The answer must consist of every line below that holds the word "importance".
------ INFORMATION SHOWN ------
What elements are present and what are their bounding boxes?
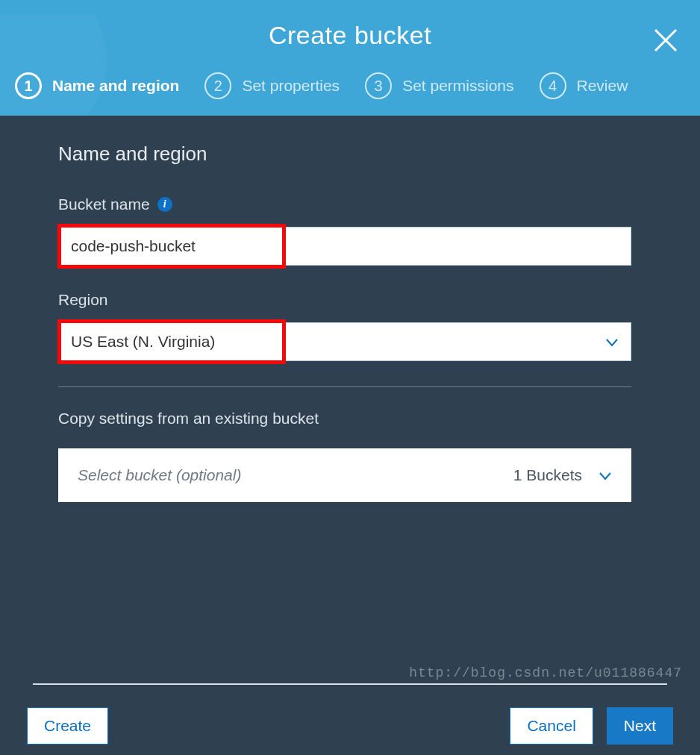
step-label: Set properties bbox=[242, 77, 340, 95]
info-icon[interactable]: i bbox=[157, 197, 172, 212]
footer-divider bbox=[33, 683, 667, 685]
watermark-text: http://blog.csdn.net/u011886447 bbox=[409, 665, 682, 680]
cancel-button[interactable]: Cancel bbox=[510, 707, 593, 745]
step-number-1: 1 bbox=[15, 72, 42, 99]
step-set-permissions[interactable]: 3 Set permissions bbox=[365, 72, 513, 99]
create-button[interactable]: Create bbox=[27, 707, 108, 745]
step-number-3: 3 bbox=[365, 72, 392, 99]
modal-footer: Create Cancel Next bbox=[0, 683, 700, 755]
region-select[interactable]: US East (N. Virginia) bbox=[58, 322, 631, 361]
wizard-steps: 1 Name and region 2 Set properties 3 Set… bbox=[0, 50, 700, 116]
region-label: Region bbox=[58, 291, 642, 309]
chevron-down-icon bbox=[605, 333, 619, 351]
section-title: Name and region bbox=[58, 142, 642, 166]
footer-right-buttons: Cancel Next bbox=[510, 707, 673, 745]
copy-bucket-placeholder: Select bucket (optional) bbox=[78, 466, 241, 484]
bucket-name-field-wrap bbox=[58, 227, 631, 266]
step-number-2: 2 bbox=[204, 72, 231, 99]
footer-row: Create Cancel Next bbox=[27, 707, 673, 745]
chevron-down-icon bbox=[599, 466, 612, 484]
bucket-name-label-text: Bucket name bbox=[58, 195, 150, 213]
copy-bucket-select[interactable]: Select bucket (optional) 1 Buckets bbox=[58, 448, 631, 502]
bucket-name-input[interactable] bbox=[58, 227, 631, 266]
create-bucket-modal: Create bucket 1 Name and region 2 Set pr… bbox=[0, 0, 700, 755]
bucket-name-label: Bucket name i bbox=[58, 195, 642, 213]
region-value: US East (N. Virginia) bbox=[71, 333, 215, 351]
bucket-count: 1 Buckets bbox=[513, 466, 582, 484]
section-divider bbox=[58, 386, 631, 387]
close-icon bbox=[652, 27, 679, 54]
step-label: Set permissions bbox=[402, 77, 513, 95]
modal-header: Create bucket 1 Name and region 2 Set pr… bbox=[0, 0, 700, 116]
step-label: Name and region bbox=[52, 77, 179, 95]
next-button[interactable]: Next bbox=[607, 707, 673, 745]
step-set-properties[interactable]: 2 Set properties bbox=[204, 72, 340, 99]
copy-bucket-right: 1 Buckets bbox=[513, 466, 612, 484]
region-field-wrap: US East (N. Virginia) bbox=[58, 322, 631, 361]
step-review[interactable]: 4 Review bbox=[540, 72, 628, 99]
step-name-and-region[interactable]: 1 Name and region bbox=[15, 72, 179, 99]
modal-body: Name and region Bucket name i Region US … bbox=[0, 116, 700, 683]
modal-title: Create bucket bbox=[0, 21, 700, 50]
copy-settings-label: Copy settings from an existing bucket bbox=[58, 410, 642, 427]
close-button[interactable] bbox=[652, 27, 679, 54]
step-number-4: 4 bbox=[540, 72, 566, 99]
step-label: Review bbox=[577, 77, 628, 95]
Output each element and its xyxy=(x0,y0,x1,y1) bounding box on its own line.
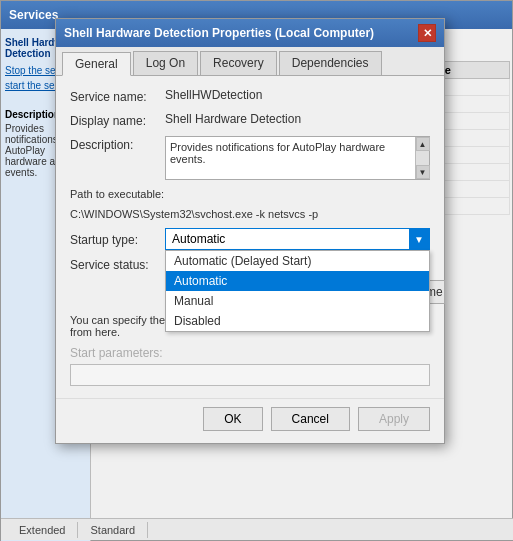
dialog-footer: OK Cancel Apply xyxy=(56,398,444,443)
display-name-row: Display name: Shell Hardware Detection xyxy=(70,112,430,128)
cancel-button[interactable]: Cancel xyxy=(271,407,350,431)
tab-recovery[interactable]: Recovery xyxy=(200,51,277,75)
apply-button[interactable]: Apply xyxy=(358,407,430,431)
bg-title: Services xyxy=(9,8,58,22)
statusbar-tab-extended[interactable]: Extended xyxy=(7,522,78,538)
service-name-label: Service name: xyxy=(70,88,165,104)
startup-type-row: Startup type: Automatic ▼ Automatic (Del… xyxy=(70,228,430,250)
description-row: Description: Provides notifications for … xyxy=(70,136,430,180)
startup-dropdown-list: Automatic (Delayed Start) Automatic Manu… xyxy=(165,250,430,332)
startup-type-select[interactable]: Automatic ▼ xyxy=(165,228,430,250)
description-text: Provides notifications for AutoPlay hard… xyxy=(170,141,425,165)
dropdown-item-disabled[interactable]: Disabled xyxy=(166,311,429,331)
ok-button[interactable]: OK xyxy=(203,407,262,431)
service-status-label: Service status: xyxy=(70,258,165,272)
path-section: Path to executable: C:\WINDOWS\System32\… xyxy=(70,188,430,220)
tab-dependencies[interactable]: Dependencies xyxy=(279,51,382,75)
display-name-label: Display name: xyxy=(70,112,165,128)
dropdown-item-manual[interactable]: Manual xyxy=(166,291,429,311)
dialog-tabs: General Log On Recovery Dependencies xyxy=(56,47,444,76)
statusbar: Extended Standard xyxy=(1,518,513,540)
scroll-down-arrow[interactable]: ▼ xyxy=(416,165,430,179)
dialog-titlebar: Shell Hardware Detection Properties (Loc… xyxy=(56,19,444,47)
params-section: Start parameters: xyxy=(70,346,430,386)
startup-type-current: Automatic xyxy=(172,232,423,246)
dropdown-item-delayed[interactable]: Automatic (Delayed Start) xyxy=(166,251,429,271)
dialog-title: Shell Hardware Detection Properties (Loc… xyxy=(64,26,374,40)
close-button[interactable]: ✕ xyxy=(418,24,436,42)
path-value: C:\WINDOWS\System32\svchost.exe -k netsv… xyxy=(70,208,430,220)
dropdown-arrow-icon[interactable]: ▼ xyxy=(409,229,429,249)
startup-type-select-wrapper: Automatic ▼ Automatic (Delayed Start) Au… xyxy=(165,228,430,250)
dropdown-item-automatic[interactable]: Automatic xyxy=(166,271,429,291)
params-input[interactable] xyxy=(70,364,430,386)
properties-dialog: Shell Hardware Detection Properties (Loc… xyxy=(55,18,445,444)
path-label: Path to executable: xyxy=(70,188,430,200)
display-name-value: Shell Hardware Detection xyxy=(165,112,430,126)
tab-logon[interactable]: Log On xyxy=(133,51,198,75)
service-name-value: ShellHWDetection xyxy=(165,88,430,102)
description-box[interactable]: Provides notifications for AutoPlay hard… xyxy=(165,136,430,180)
service-name-row: Service name: ShellHWDetection xyxy=(70,88,430,104)
params-label: Start parameters: xyxy=(70,346,430,360)
startup-type-label: Startup type: xyxy=(70,231,165,247)
scroll-up-arrow[interactable]: ▲ xyxy=(416,137,430,151)
description-label: Description: xyxy=(70,136,165,152)
tab-general[interactable]: General xyxy=(62,52,131,76)
dialog-body: Service name: ShellHWDetection Display n… xyxy=(56,76,444,398)
scrollbar-track: ▲ ▼ xyxy=(415,137,429,179)
statusbar-tab-standard[interactable]: Standard xyxy=(78,522,148,538)
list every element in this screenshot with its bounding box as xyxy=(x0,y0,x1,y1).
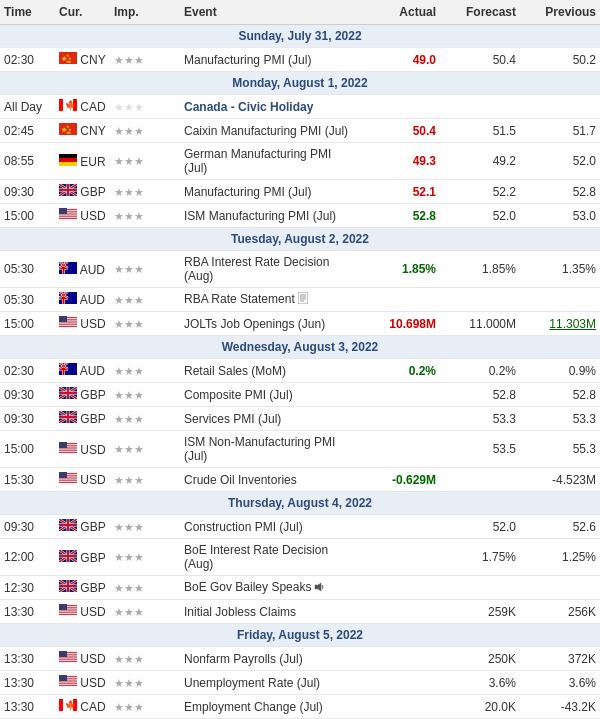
section-header-row: Tuesday, August 2, 2022 xyxy=(0,228,600,251)
event-name: Retail Sales (MoM) xyxy=(180,359,360,383)
event-previous: 53.3 xyxy=(520,407,600,431)
event-forecast xyxy=(440,468,520,492)
svg-rect-148 xyxy=(59,614,77,615)
currency-label: GBP xyxy=(80,520,105,534)
event-actual: 52.1 xyxy=(360,180,440,204)
document-icon xyxy=(298,292,308,307)
star-icon: ★ xyxy=(134,701,144,713)
star-icon: ★ xyxy=(124,365,134,377)
event-currency: GBP xyxy=(55,576,110,600)
star-icon: ★ xyxy=(134,677,144,689)
svg-rect-111 xyxy=(59,482,77,483)
event-importance: ★★★ xyxy=(110,671,180,695)
star-icon: ★ xyxy=(124,653,134,665)
table-row: 09:30 GBP ★★★ Services PMI (Jul) 53.3 53… xyxy=(0,407,600,431)
star-icon: ★ xyxy=(114,521,124,533)
table-row: 12:00 GBP ★★★ BoE Interest Rate Decision… xyxy=(0,539,600,576)
event-actual: 52.8 xyxy=(360,204,440,228)
table-row: 13:30 USD ★★★ Nonfarm Payrolls (Jul) 250… xyxy=(0,647,600,671)
star-icon: ★ xyxy=(124,125,134,137)
svg-rect-159 xyxy=(59,651,67,657)
event-previous: 51.7 xyxy=(520,119,600,143)
event-importance: ★★★ xyxy=(110,515,180,539)
star-icon: ★ xyxy=(134,521,144,533)
header-forecast: Forecast xyxy=(440,0,520,25)
star-icon: ★ xyxy=(124,101,134,113)
svg-rect-16 xyxy=(59,154,77,158)
table-row: 02:30 AUD ★★★ Retail Sales (MoM) 0.2% 0.… xyxy=(0,359,600,383)
svg-rect-36 xyxy=(59,208,67,214)
star-icon: ★ xyxy=(124,155,134,167)
event-currency: ★★★★★ CNY xyxy=(55,48,110,72)
event-currency: 🍁 CAD xyxy=(55,95,110,119)
event-previous: 11.303M xyxy=(520,312,600,336)
economic-calendar-table: Time Cur. Imp. Event Actual Forecast Pre… xyxy=(0,0,600,719)
svg-rect-113 xyxy=(59,472,67,478)
event-importance: ★★★ xyxy=(110,539,180,576)
event-importance: ★★★ xyxy=(110,48,180,72)
star-icon: ★ xyxy=(114,210,124,222)
star-icon: ★ xyxy=(134,653,144,665)
event-time: 09:30 xyxy=(0,383,55,407)
svg-rect-167 xyxy=(59,686,77,687)
svg-rect-66 xyxy=(59,326,77,327)
event-name: Composite PMI (Jul) xyxy=(180,383,360,407)
flag-icon: 🍁 xyxy=(59,100,77,114)
event-actual: 49.0 xyxy=(360,48,440,72)
event-previous xyxy=(520,95,600,119)
svg-text:★: ★ xyxy=(66,130,70,135)
flag-icon: ★★★★★ xyxy=(59,124,77,138)
event-actual xyxy=(360,515,440,539)
star-icon: ★ xyxy=(134,413,144,425)
event-forecast: 0.2% xyxy=(440,359,520,383)
star-icon: ★ xyxy=(114,677,124,689)
event-name: Initial Jobless Claims xyxy=(180,600,360,624)
section-title: Friday, August 5, 2022 xyxy=(0,624,600,647)
header-time: Time xyxy=(0,0,55,25)
svg-rect-122 xyxy=(67,519,69,531)
section-title: Wednesday, August 3, 2022 xyxy=(0,336,600,359)
svg-rect-158 xyxy=(59,662,77,663)
event-forecast: 1.85% xyxy=(440,251,520,288)
event-previous xyxy=(520,576,600,600)
star-icon: ★ xyxy=(134,318,144,330)
table-row: 09:30 GBP ★★★ Composite PMI (Jul) 52.8 5… xyxy=(0,383,600,407)
event-importance: ★★★ xyxy=(110,468,180,492)
svg-rect-103 xyxy=(59,453,77,454)
svg-rect-65 xyxy=(59,324,77,325)
sound-icon xyxy=(314,581,326,595)
event-importance: ★★★ xyxy=(110,383,180,407)
event-previous: 53.0 xyxy=(520,204,600,228)
star-icon: ★ xyxy=(134,294,144,306)
star-icon: ★ xyxy=(134,582,144,594)
star-icon: ★ xyxy=(134,54,144,66)
star-icon: ★ xyxy=(124,582,134,594)
event-actual: 10.698M xyxy=(360,312,440,336)
star-icon: ★ xyxy=(124,443,134,455)
event-actual xyxy=(360,671,440,695)
flag-icon xyxy=(59,581,77,595)
event-previous: 372K xyxy=(520,647,600,671)
event-actual xyxy=(360,647,440,671)
svg-text:★: ★ xyxy=(66,59,70,64)
star-icon: ★ xyxy=(124,294,134,306)
svg-rect-34 xyxy=(59,217,77,218)
section-header-row: Wednesday, August 3, 2022 xyxy=(0,336,600,359)
event-previous: 1.35% xyxy=(520,251,600,288)
event-currency: USD xyxy=(55,431,110,468)
event-currency: 🍁 CAD xyxy=(55,695,110,719)
svg-rect-27 xyxy=(67,184,69,196)
event-forecast xyxy=(440,95,520,119)
currency-label: AUD xyxy=(80,263,105,277)
svg-rect-165 xyxy=(59,683,77,684)
event-importance: ★★★ xyxy=(110,600,180,624)
event-forecast: 52.8 xyxy=(440,383,520,407)
event-actual: 0.2% xyxy=(360,359,440,383)
star-icon: ★ xyxy=(124,606,134,618)
event-forecast: 52.0 xyxy=(440,515,520,539)
event-time: All Day xyxy=(0,95,55,119)
event-currency: GBP xyxy=(55,407,110,431)
currency-label: CNY xyxy=(80,53,105,67)
svg-rect-6 xyxy=(59,99,63,111)
flag-icon xyxy=(59,652,77,666)
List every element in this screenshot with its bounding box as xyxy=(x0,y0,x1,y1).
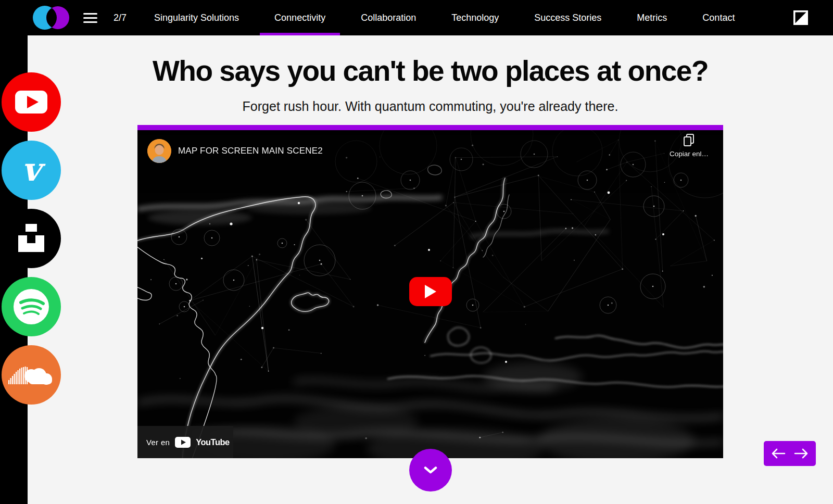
------
=== YOUR RESPONSE ===
event-importance: ★★★ xyxy=(110,671,180,695)
event-importance: ★★★ xyxy=(110,515,180,539)
event-importance: ★★★ xyxy=(110,539,180,576)
event-importance: ★★★ xyxy=(110,48,180,72)
event-importance: ★★★ xyxy=(110,468,180,492)
event-importance: ★★★ xyxy=(110,383,180,407)
event-importance: ★★★ xyxy=(110,600,180,624)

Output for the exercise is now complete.